*** Provided data ***

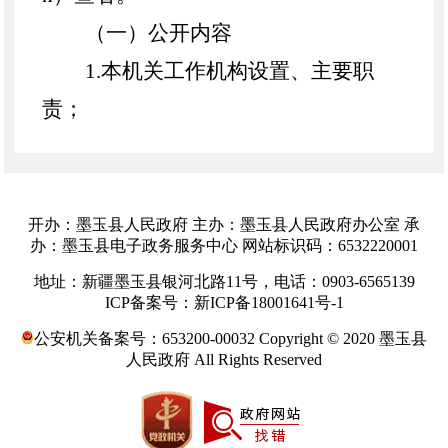
（一）公开内容
1.本机关工作机构设置、主要职
责；
2.其他需要公开的政府信息。
（二）公开渠道
1.政府网站：
墨玉县人民
政府门户
开办：墨玉县人民政府 主办：墨玉县人民政府办公室 承
办：墨玉县电子政务服务中心 网站标识码：6532220001
网站（
www.
myx
.gov.cn）;
地址：新疆墨玉县银河北路11号，电话：0903-6565139
2.现场查阅点：
墨玉县
政务服务大
ICP备案号：新ICP备18001641号-1
厅，地址：
墨玉县富强路
87号
；办公
公安机关备案号：653200-00032 Copyright © 2020 墨玉县
人民政府 All Rights Reserved
时间：夏季
10:00至14:00，16:00至20:
00；冬季10:00至14:00，15:30至19:30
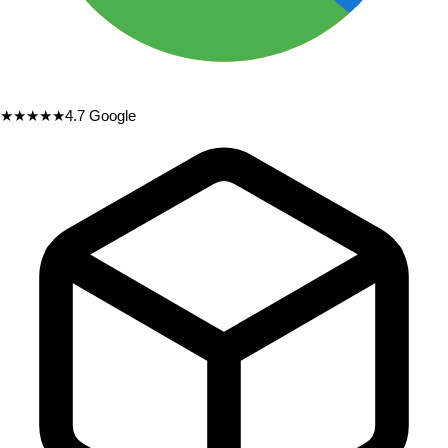
★★★★★
4.7
Google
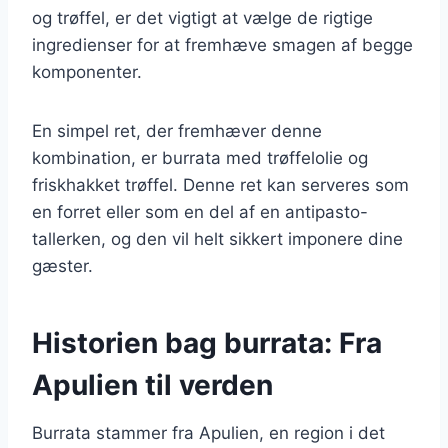
og trøffel, er det vigtigt at vælge de rigtige
ingredienser for at fremhæve smagen af begge
komponenter.
En simpel ret, der fremhæver denne
kombination, er burrata med trøffelolie og
friskhakket trøffel. Denne ret kan serveres som
en forret eller som en del af en antipasto-
tallerken, og den vil helt sikkert imponere dine
gæster.
Historien bag burrata: Fra
Apulien til verden
Burrata stammer fra Apulien, en region i det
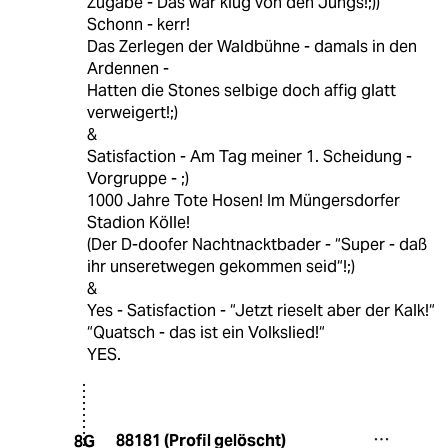
Zugabe - Das war klug von den Jungs!;))
Schonn - kerr!
Das Zerlegen der Waldbühne - damals in den
Ardennen -
Hatten die Stones selbige doch affig glatt
verweigert!;)
&
Satisfaction - Am Tag meiner 1. Scheidung -
Vorgruppe - ;)
1000 Jahre Tote Hosen! Im Müngersdorfer
Stadion Kölle!
(Der D-doofer Nachtnacktbader - “Super - daß
ihr unseretwegen gekommen seid“!;)
&
Yes - Satisfaction - “Jetzt rieselt aber der Kalk!“
“Quatsch - das ist ein Volkslied!“
YES.
88181 (Profil gelöscht)
8G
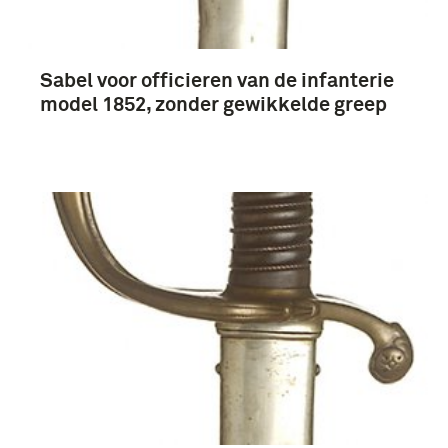
Sabel voor officieren van de infanterie
model 1852, zonder gewikkelde greep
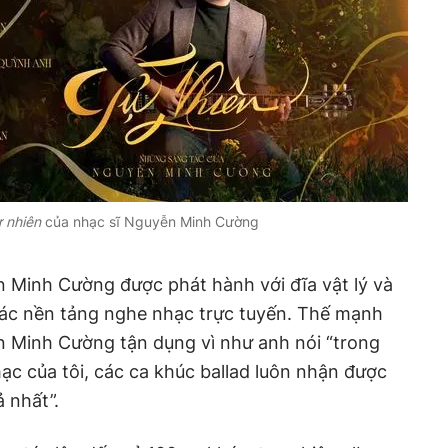
 nhiên
của nhạc sĩ Nguyễn Minh Cường
 Minh Cường được phát hành với đĩa vật lý và
 các nền tảng nghe nhạc trực tuyến. Thế mạnh
n Minh Cường tận dụng vì như anh nói “trong
ạc của tôi, các ca khúc ballad luôn nhận được
ả nhất”.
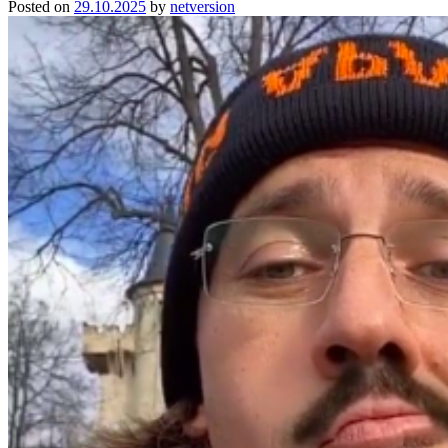
Posted on
29.10.2025
by
netversion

*** End of Provided data ***

> [Problem description]
Please return all of the material above exactly, minus any pictures.

> [Task response]
（一）公开内容
1.本机关工作机构设置、主要职
责；
2.其他需要公开的政府信息。
（二）公开渠道
1.政府网站：
墨玉县人民
政府门户
开办：墨玉县人民政府 主办：墨玉县人民政府办公室 承
办：墨玉县电子政务服务中心 网站标识码：6532220001
网站（
www.
myx
.gov.cn）;
地址：新疆墨玉县银河北路11号，电话：0903-6565139
2.现场查阅点：
墨玉县
政务服务大
ICP备案号：新ICP备18001641号-1
厅，地址：
墨玉县富强路
87号
；办公
公安机关备案号：653200-00032 Copyright © 2020 墨玉县
人民政府 All Rights Reserved
时间：夏季
10:00至14:00，16:00至20:
00；冬季10:00至14:00，15:30至19:30
★★★★★
4.7
Google
og trøffel, er det vigtigt at vælge de rigtige
ingredienser for at fremhæve smagen af begge
komponenter.
En simpel ret, der fremhæver denne
kombination, er burrata med trøffelolie og
friskhakket trøffel. Denne ret kan serveres som
en forret eller som en del af en antipasto-
tallerken, og den vil helt sikkert imponere dine
gæster.
Historien bag burrata: Fra
Apulien til verden
Burrata stammer fra Apulien, en region i det
Zugabe - Das war klug von den Jungs!;))
Schonn - kerr!
Das Zerlegen der Waldbühne - damals in den
Ardennen -
Hatten die Stones selbige doch affig glatt
verweigert!;)
&
Satisfaction - Am Tag meiner 1. Scheidung -
Vorgruppe - ;)
1000 Jahre Tote Hosen! Im Müngersdorfer
Stadion Kölle!
(Der D-doofer Nachtnacktbader - “Super - daß
ihr unseretwegen gekommen seid“!;)
&
Yes - Satisfaction - “Jetzt rieselt aber der Kalk!“
“Quatsch - das ist ein Volkslied!“
YES.
88181 (Profil gelöscht)
8G
Sabel voor officieren van de infanterie
model 1852, zonder gewikkelde greep
 nhiên
của nhạc sĩ Nguyễn Minh Cường
 Minh Cường được phát hành với đĩa vật lý và
 các nền tảng nghe nhạc trực tuyến. Thế mạnh
n Minh Cường tận dụng vì như anh nói “trong
ạc của tôi, các ca khúc ballad luôn nhận được
ả nhất”.
Posted on
29.10.2025
by
netversion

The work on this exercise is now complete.